REQUIRED ACTION » Exclude the pictures, then copy all remaining records exactly.

DATA SECTION »

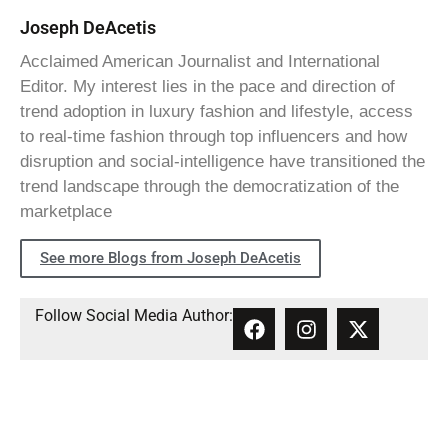
Joseph DeAcetis
Acclaimed American Journalist and International
Editor. My interest lies in the pace and direction of
trend adoption in luxury fashion and lifestyle, access
to real-time fashion through top influencers and how
disruption and social-intelligence have transitioned the
trend landscape through the democratization of the
marketplace
See more Blogs from Joseph DeAcetis
Follow Social Media Author:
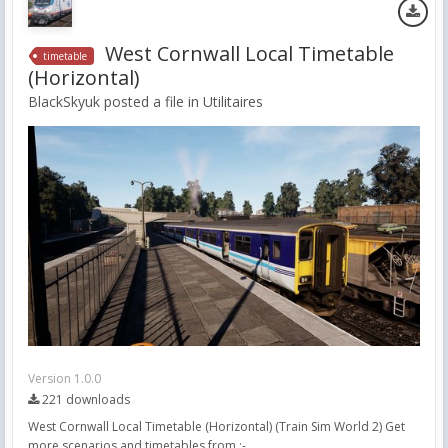
West Cornwall Local Timetable
timetable
(Horizontal)
BlackSkyuk posted a file in
Utilitaires
Version 1.0.0
221 downloads
West Cornwall Local Timetable (Horizontal) (Train Sim World 2) Get
more scenarios and timetables from :-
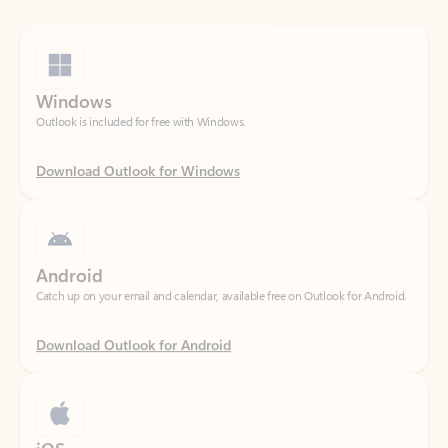
Windows
Outlook is included for free with Windows.
Download Outlook for Windows
Android
Catch up on your email and calendar, available free on Outlook for Android.
Download Outlook for Android
iOS
Catch up on your email and calendar, available free on Outlook for iOS.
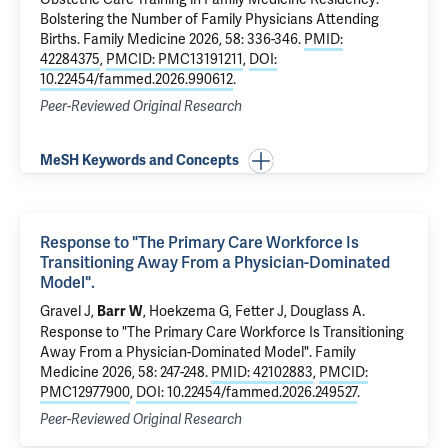
Bolstering the Number of Family Physicians Attending
Births.
Family Medicine 2026, 58: 336-346.
PMID:
42284375
,
PMCID: PMC13191211
,
DOI:
10.22454/fammed.2026.990612
.
Peer-Reviewed Original Research
MeSH Keywords and Concepts
Response to "The Primary Care Workforce Is
Transitioning Away From a Physician-Dominated
Model".
Gravel J,
, Hoekzema G, Fetter J, Douglass A.
Barr W
Response to "The Primary Care Workforce Is Transitioning
Away From a Physician-Dominated Model".
Family
Medicine 2026, 58: 247-248.
PMID: 42102883
,
PMCID:
PMC12977900
,
DOI: 10.22454/fammed.2026.249527
.
Peer-Reviewed Original Research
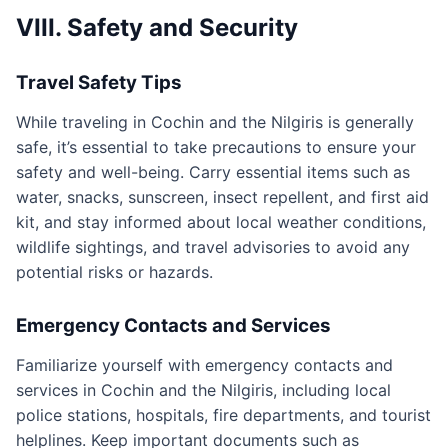
VIII. Safety and Security
Travel Safety Tips
While traveling in Cochin and the Nilgiris is generally
safe, it’s essential to take precautions to ensure your
safety and well-being. Carry essential items such as
water, snacks, sunscreen, insect repellent, and first aid
kit, and stay informed about local weather conditions,
wildlife sightings, and travel advisories to avoid any
potential risks or hazards.
Emergency Contacts and Services
Familiarize yourself with emergency contacts and
services in Cochin and the Nilgiris, including local
police stations, hospitals, fire departments, and tourist
helplines. Keep important documents such as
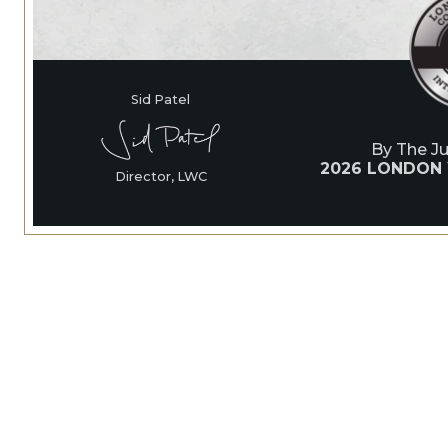
Sid Patel
By The J
2026 LONDON
Director, LWC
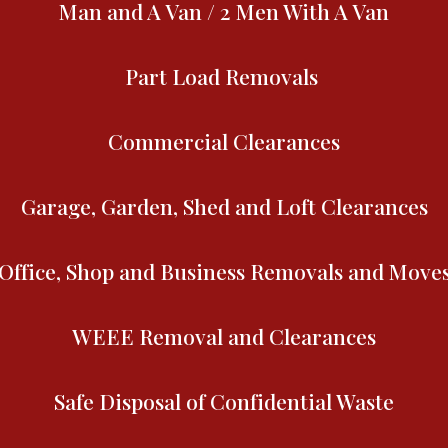
Man and A Van / 2 Men With A Van
Part Load Removals 
Commercial Clearances
Garage, Garden, Shed and Loft Clearances
Office, Shop and Business Removals and Move
WEEE Removal and Clearances
Safe Disposal of Confidential Waste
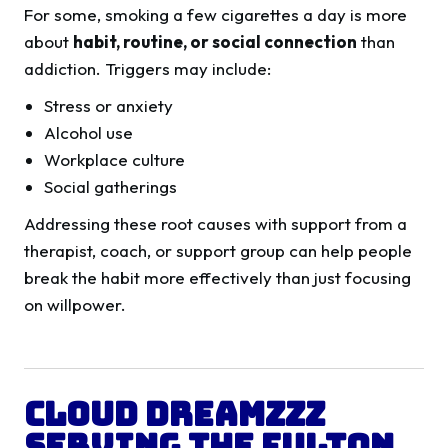
For some, smoking a few cigarettes a day is more
about
habit, routine, or social connection
than
addiction. Triggers may include:
Stress or anxiety
Alcohol use
Workplace culture
Social gatherings
Addressing these root causes with support from a
therapist, coach, or support group can help people
break the habit more effectively than just focusing
on willpower.
Cloud Dreamzzz
Serving the
Fulton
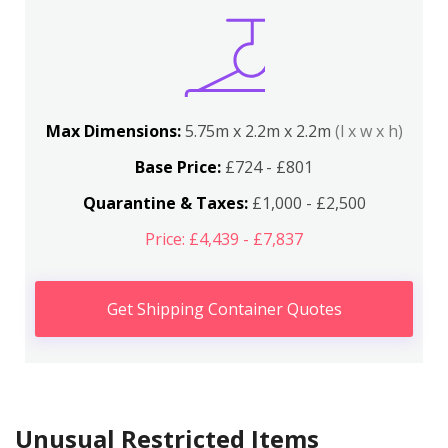
Max Dimensions:
5.75m x 2.2m x 2.2m
(l x w x h)
Base Price:
£724 - £801
Quarantine & Taxes:
£1,000 - £2,500
Price: £4,439 - £7,837
Get Shipping Container Quotes
Unusual Restricted Items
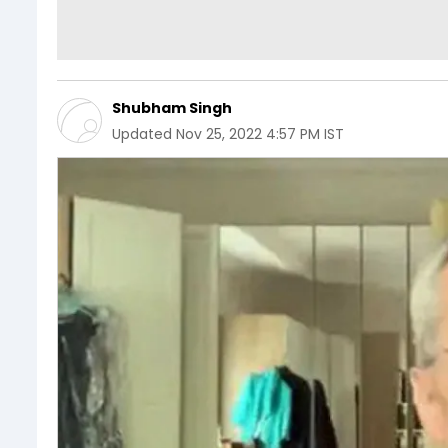
Shubham Singh
Updated
Nov 25, 2022 4:57 PM IST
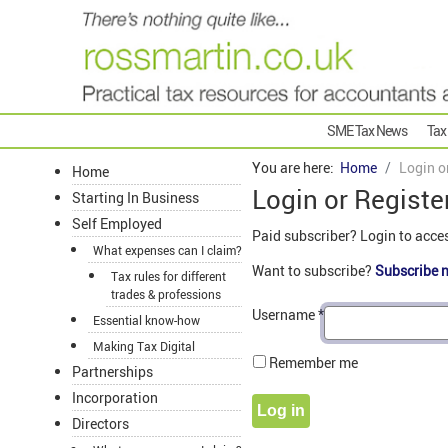
SME Tax News
Tax
You are here:
Home
Login o
Home
Login or Registe
Starting In Business
Self Employed
Paid subscriber? Login to acce
What expenses can I claim?
Want to subscribe?
Subscribe 
Tax rules for different
trades & professions
Username
*
Essential know-how
Making Tax Digital
Remember me
Partnerships
Incorporation
Log in
Directors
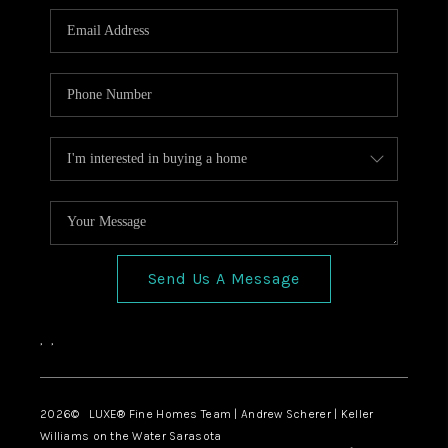
Send Us A Message
,
,
2026
© LUXE® Fine Homes Team | Andrew Scherer | Keller
Williams on the Water Sarasota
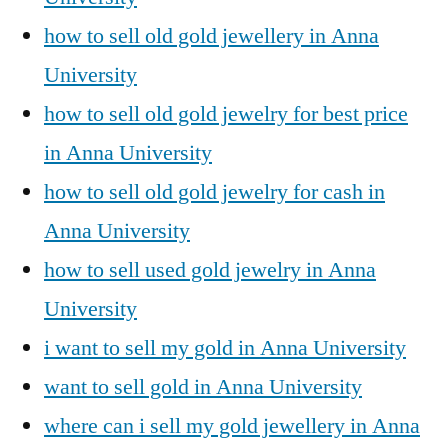
how to sell old gold jewellery in Anna
University
how to sell old gold jewelry for best price
in Anna University
how to sell old gold jewelry for cash in
Anna University
how to sell used gold jewelry in Anna
University
i want to sell my gold in Anna University
want to sell gold in Anna University
where can i sell my gold jewellery in Anna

EXERCISE SOLUTION »
Joseph DeAcetis
Acclaimed American Journalist and International
Editor. My interest lies in the pace and direction of
trend adoption in luxury fashion and lifestyle, access
to real-time fashion through top influencers and how
disruption and social-intelligence have transitioned the
trend landscape through the democratization of the
marketplace
See more Blogs from Joseph DeAcetis
Follow Social Media Author:
West Cornwall Local Timetable
timetable
(Horizontal)
BlackSkyuk posted a file in
Utilitaires
Version 1.0.0
221 downloads
West Cornwall Local Timetable (Horizontal) (Train Sim World 2) Get
more scenarios and timetables from :-
Windows
Outlook is included for free with Windows.
Download Outlook for Windows
Android
Catch up on your email and calendar, available free on Outlook for Android.
Download Outlook for Android
iOS
Catch up on your email and calendar, available free on Outlook for iOS.
Bolstering the Number of Family Physicians Attending
Births.
Family Medicine 2026, 58: 336-346.
PMID:
42284375
,
PMCID: PMC13191211
,
DOI:
10.22454/fammed.2026.990612
.
Peer-Reviewed Original Research
MeSH Keywords and Concepts
Response to "The Primary Care Workforce Is
Transitioning Away From a Physician-Dominated
Model".
Gravel J,
, Hoekzema G, Fetter J, Douglass A.
Barr W
Response to "The Primary Care Workforce Is Transitioning
Away From a Physician-Dominated Model".
Family
Medicine 2026, 58: 247-248.
PMID: 42102883
,
PMCID:
PMC12977900
,
DOI: 10.22454/fammed.2026.249527
.
Peer-Reviewed Original Research
VIII. Safety and Security
Travel Safety Tips
While traveling in Cochin and the Nilgiris is generally
safe, it’s essential to take precautions to ensure your
safety and well-being. Carry essential items such as
water, snacks, sunscreen, insect repellent, and first aid
kit, and stay informed about local weather conditions,
wildlife sightings, and travel advisories to avoid any
potential risks or hazards.
Emergency Contacts and Services
Familiarize yourself with emergency contacts and
services in Cochin and the Nilgiris, including local
police stations, hospitals, fire departments, and tourist
helplines. Keep important documents such as
Sid Patel
By The J
2026 LONDON
Director, LWC
Man and A Van / 2 Men With A Van
Part Load Removals 
Commercial Clearances
Garage, Garden, Shed and Loft Clearances
Office, Shop and Business Removals and Move
WEEE Removal and Clearances
Safe Disposal of Confidential Waste
For some, smoking a few cigarettes a day is more
about
habit, routine, or social connection
than
addiction. Triggers may include:
Stress or anxiety
Alcohol use
Workplace culture
Social gatherings
Addressing these root causes with support from a
therapist, coach, or support group can help people
break the habit more effectively than just focusing
on willpower.
Cloud Dreamzzz
Serving the
Fulton
Max Dimensions:
5.75m x 2.2m x 2.2m
(l x w x h)
Base Price:
£724 - £801
Quarantine & Taxes:
£1,000 - £2,500
Price: £4,439 - £7,837
Get Shipping Container Quotes
Unusual Restricted Items
Shubham Singh
Updated
Nov 25, 2022 4:57 PM IST
SME Tax News
Tax
You are here:
Home
Login o
Home
Login or Registe
Starting In Business
Self Employed
Paid subscriber? Login to acce
What expenses can I claim?
Want to subscribe?
Subscribe 
Tax rules for different
trades & professions
Username
*
Essential know-how
Making Tax Digital
Remember me
Partnerships
Incorporation
Log in
Directors
Send Us A Message
,
,
2026
© LUXE® Fine Homes Team | Andrew Scherer | Keller
Williams on the Water Sarasota
how to sell old gold jewellery in Anna
University
how to sell old gold jewelry for best price
in Anna University
how to sell old gold jewelry for cash in
Anna University
how to sell used gold jewelry in Anna
University
i want to sell my gold in Anna University
want to sell gold in Anna University
where can i sell my gold jewellery in Anna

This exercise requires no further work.